その2
題名募集してます。
素敵な題名を私に授けてやってください。
手は届くのに心は遠かった。助けて、と伸ばされる手を掴む事は出来たが、その心を掴む事は出来なかった。いや。掴んで「あげる」事は出来たが、それはきっと「偽善」なんだろう。
自分の心すらわからないのに、他人の心なんてもっとわからない。手を伸ばすなら、最後まで離してはいけなかった。
「よぅ、元気か?」
そう言って肩を叩く声に振り返るれば、そこには朝からうざくなるくらい陽気な顔がある、はずだった。
「ちょっと…どしたん?」
陽の気と陰の気があるとしたら、確実に陰の気に取り込まれている山口がそこにいた。無駄に明るい。無駄にモテて、女の誘いが切れたことがない色男。

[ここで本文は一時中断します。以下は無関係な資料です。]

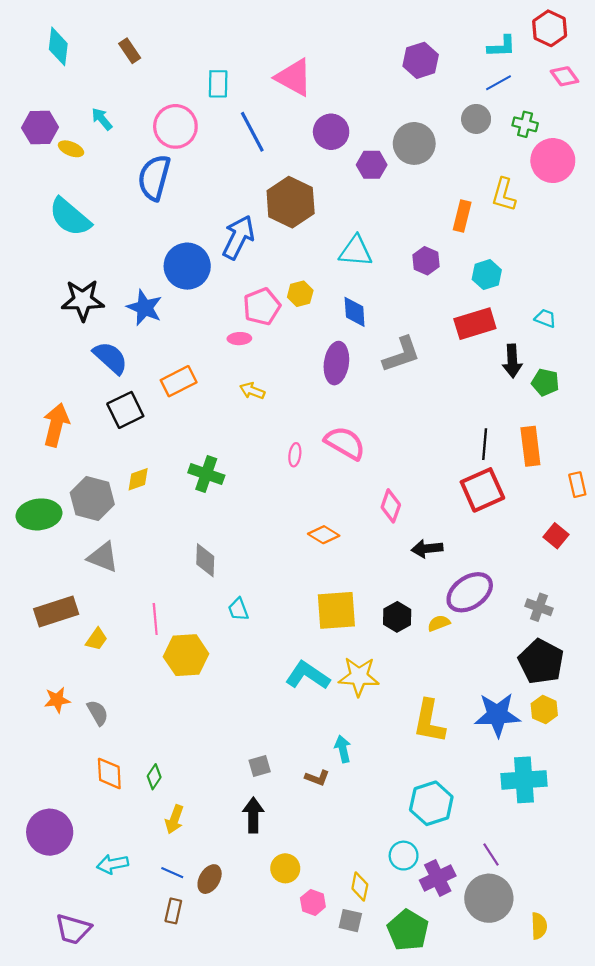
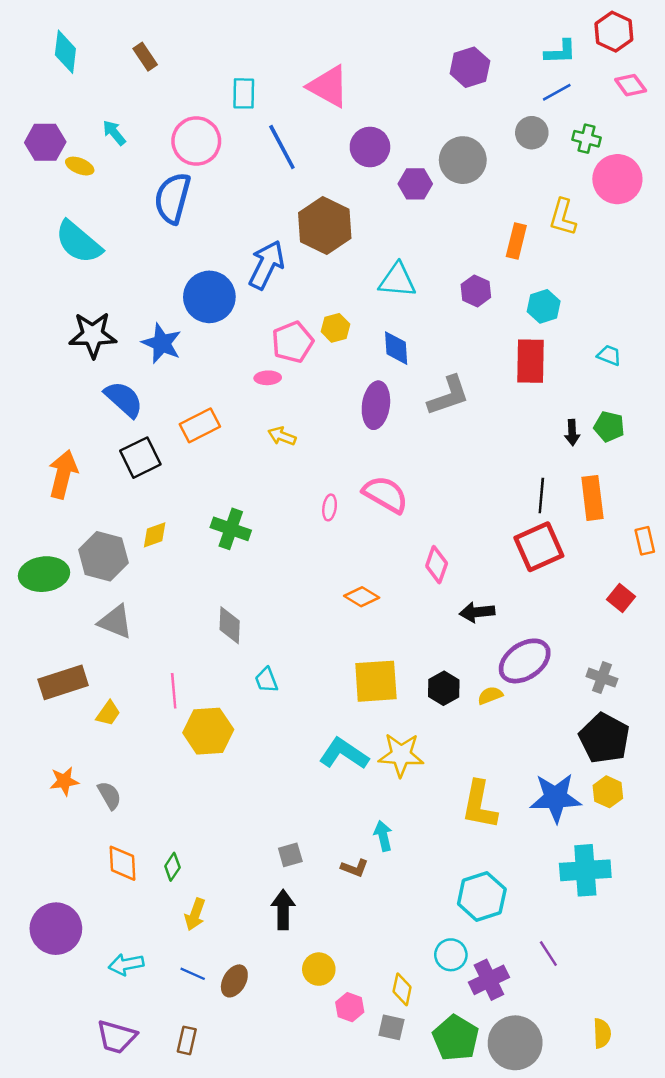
red rectangle: (475, 324) -> (531, 361), turned -72
black arrow: (512, 361) -> (572, 433), moved, size x0.7
gray circle: (489, 898) -> (515, 1043), moved
brown rectangle: (173, 911) -> (187, 1040), moved
purple trapezoid: (73, 929) -> (117, 1037), moved

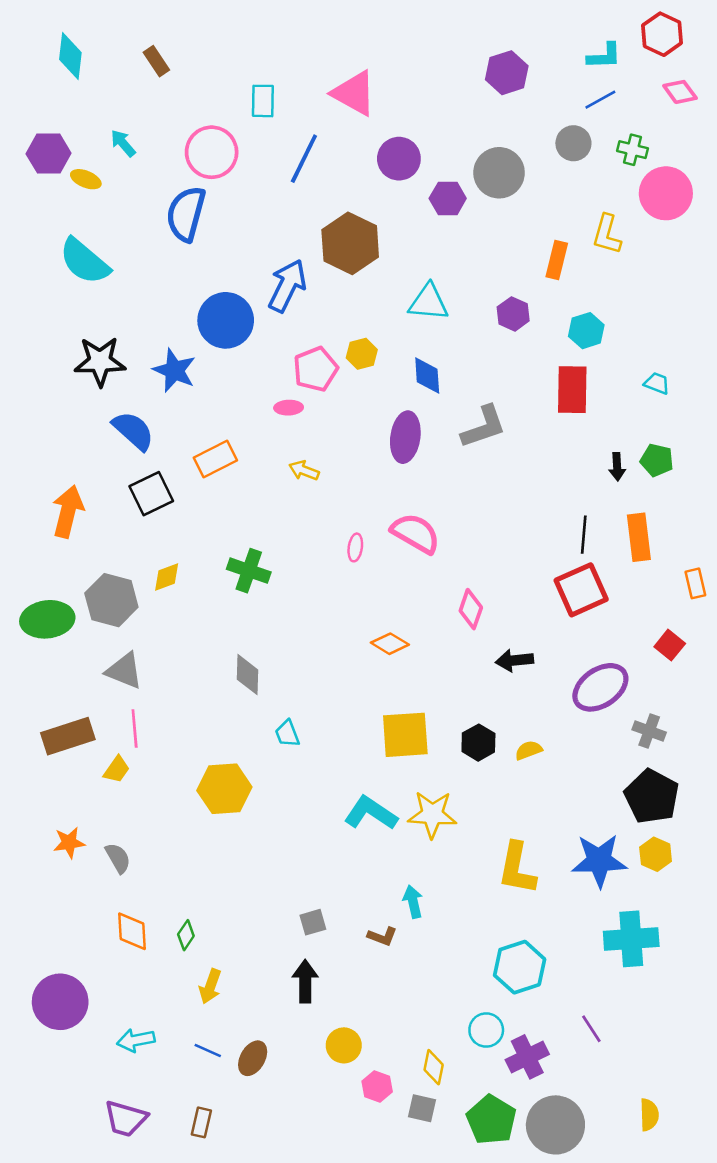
blue line: (282, 147) -> (304, 159), turned 54
purple ellipse: (525, 661) -> (600, 687), moved
pink line: (174, 691) -> (135, 728), moved

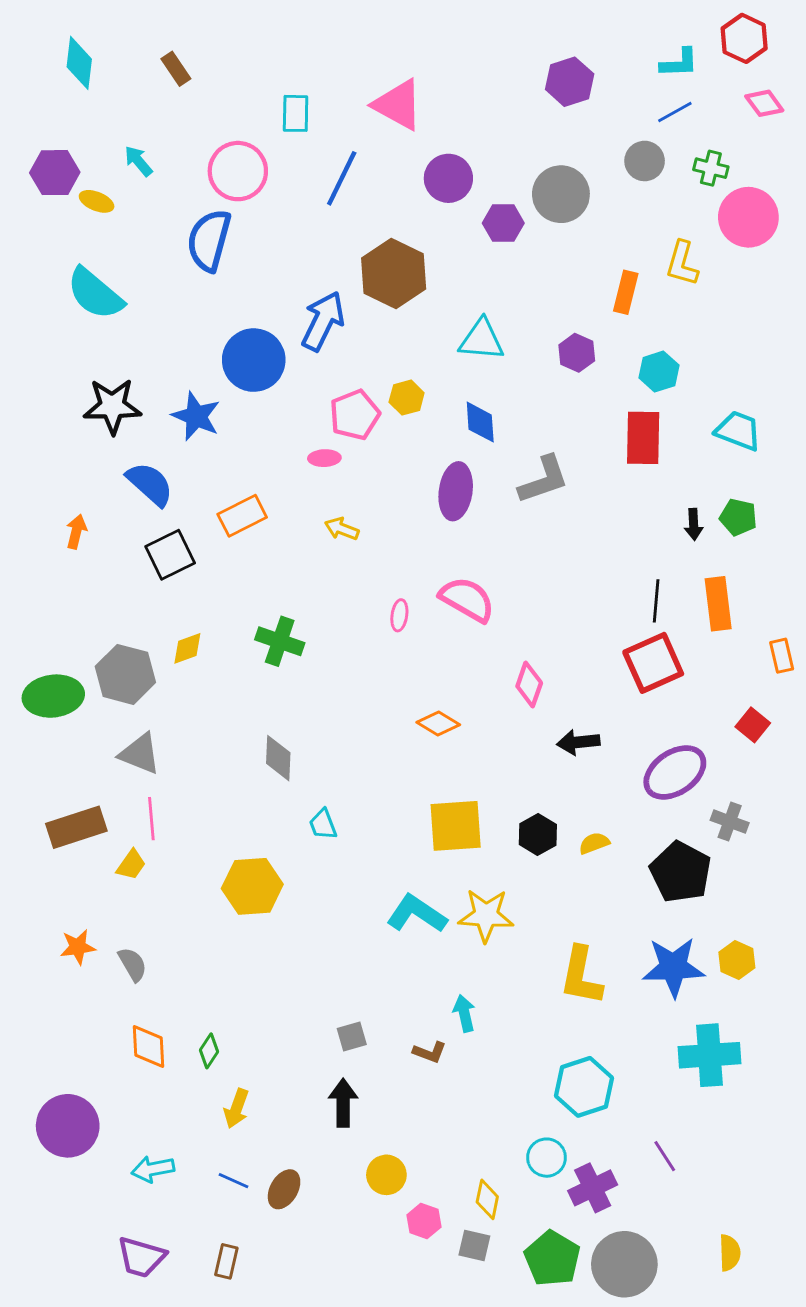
cyan trapezoid: (657, 383) -> (738, 431), size x1.6
orange arrow: (68, 512) -> (76, 532), moved, size x0.6
black pentagon: (652, 796) -> (681, 872), moved

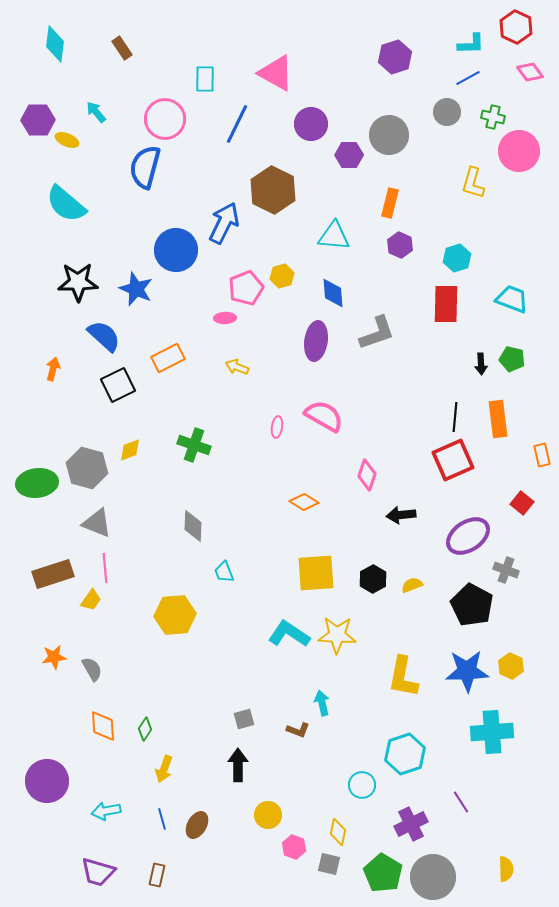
orange rectangle: (626, 292) -> (390, 203), moved
cyan circle: (546, 1158) -> (362, 785), moved
blue line: (234, 1181) -> (162, 819), turned 50

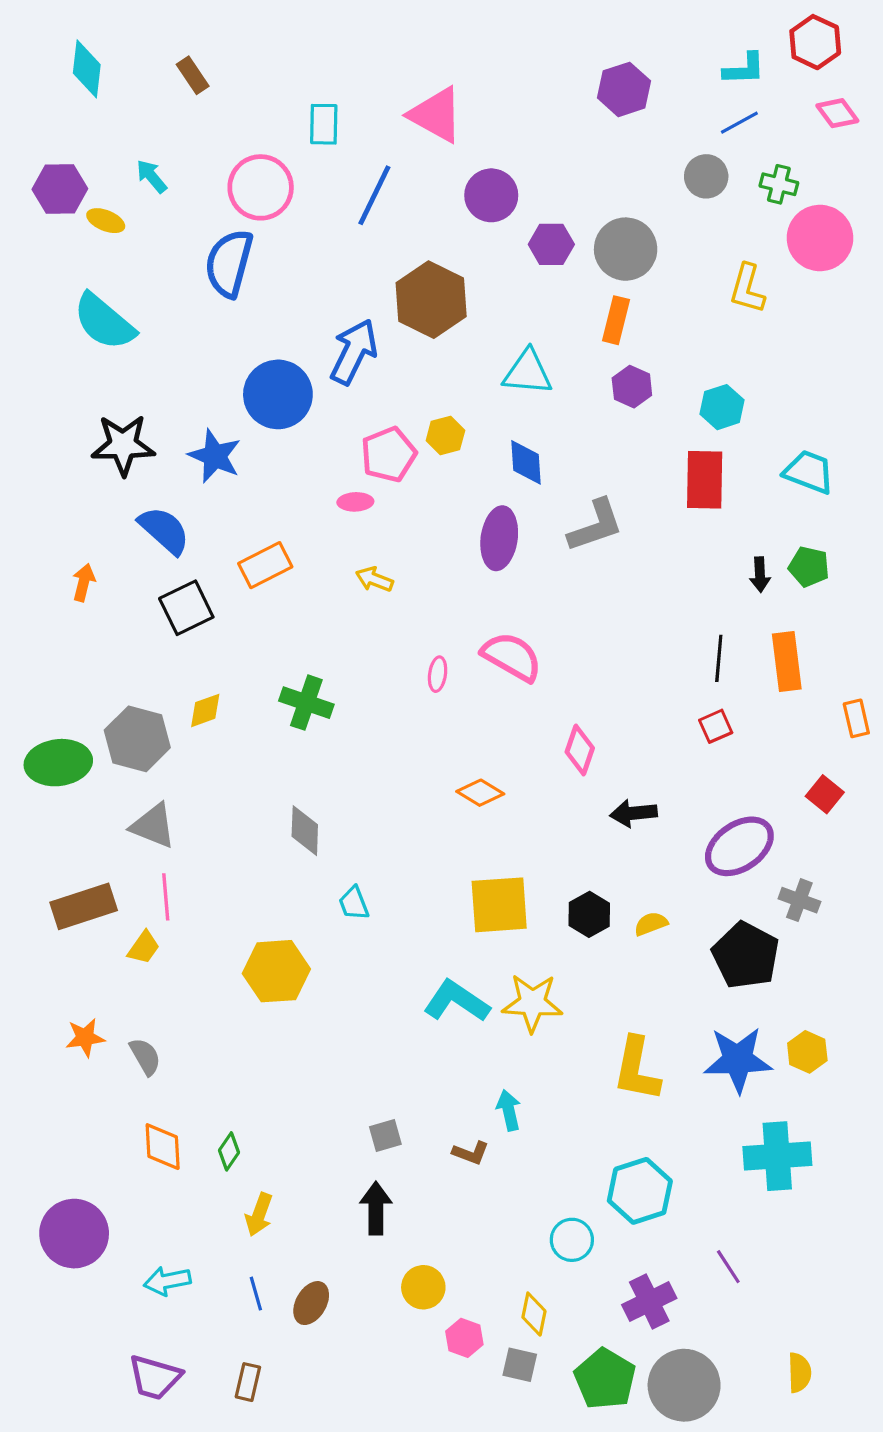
gray circle: (389, 135) -> (626, 249), moved
red square: (453, 460) -> (716, 726), size x0.5

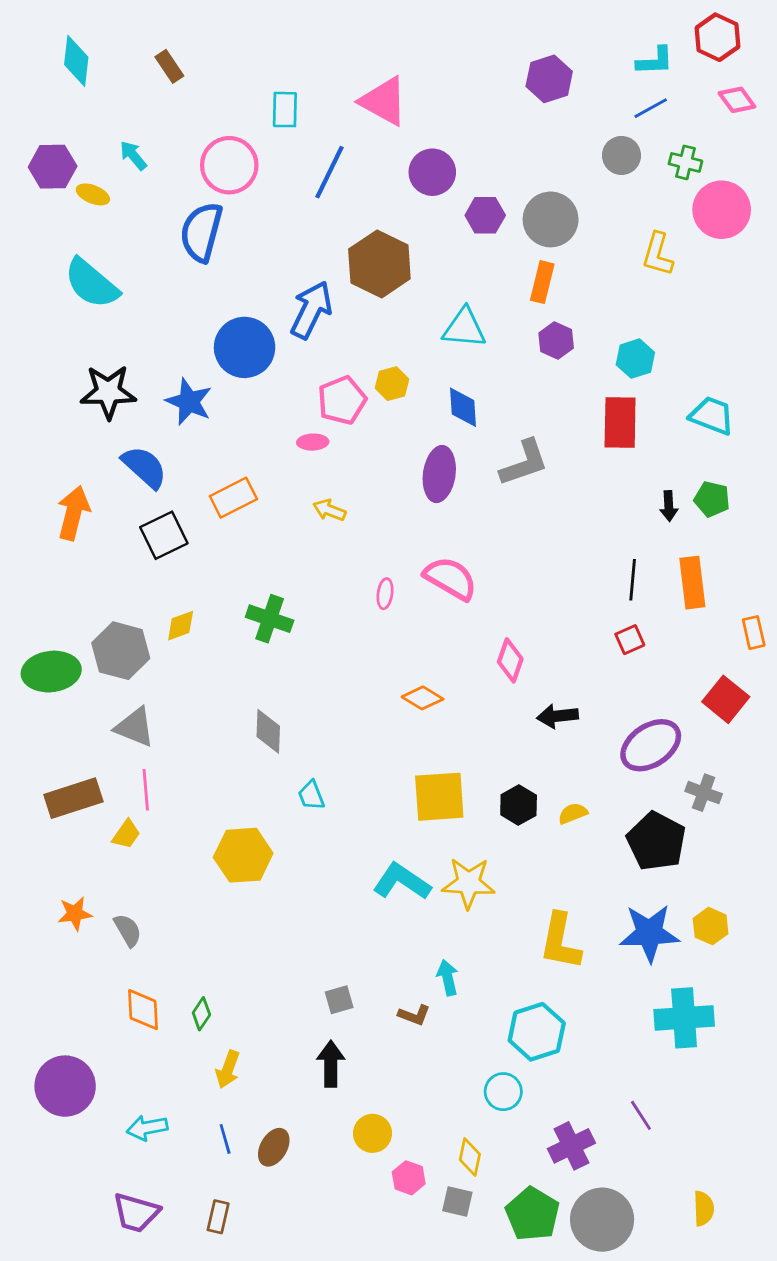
orange arrow: (84, 582) -> (73, 513), size x1.6
red square: (825, 794) -> (726, 699), size x1.4
cyan hexagon: (640, 1191) -> (537, 1032), moved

そんな所謂「陽キャ」な山口が、これ以上ないって位凹んでいる。
「話聞いてほしい?」「うん」
しょうがない、と椅子から立ち上がり、私たちは喫煙スペースに向かった。
「何か最近、やべー気がするんだわ」
確かに、彼のこの様子を見ると、いつもと違うことがわかる。漲っていたパワーが違う。
朝、ベッドから起き上がる事すら出来ない。無理に体を起こしているから仕事中もついボーッとして、精彩を欠けている。
「何か最近、嫌な事でもあった?」
ふるふると頭を振る山口の瞳はすがるような目をしていて、私は戸惑った。こんな目をする男ではなかった筈なのに。
「生きるのがしんどい」
彼の愚痴を色々と聞いた。どういう風に辛いのか、なぜこんなになったのか。だけど要領を得ない。私なりに一生懸命考えた結果、心療内科を進めた。その時の彼の顔を、多分私は忘れないだろう。
次の日から、彼は仕事に来なくなった。いや、正確には「来れなくなった」。
彼の心に追い討ちをかけたのは私だろう。プライドの高い彼の心を粉砕したのは私だろう。ひどい自己嫌悪に囚われた。
だけど私だって辛いんだ。山口が次から次から女を乗り換えるのを間近で見てきた私だって。
辛い心をしまい込む容量が、山口には足りなかった。だから女の上を飛び回っていた。偽りの温もりを求めていたんだろう。
それを見ることしか出来なかった私の心の容量は、山口よりも多かっただけだ。
偽りの温もりはいらない。欲しいのは山口の温もりだけ。
山口が帰ってきたら少しだけ勇気を出そうと決めた。私も、救われたいし、山口も救いたい。
今なら伝えられる。はずだ。たぶん。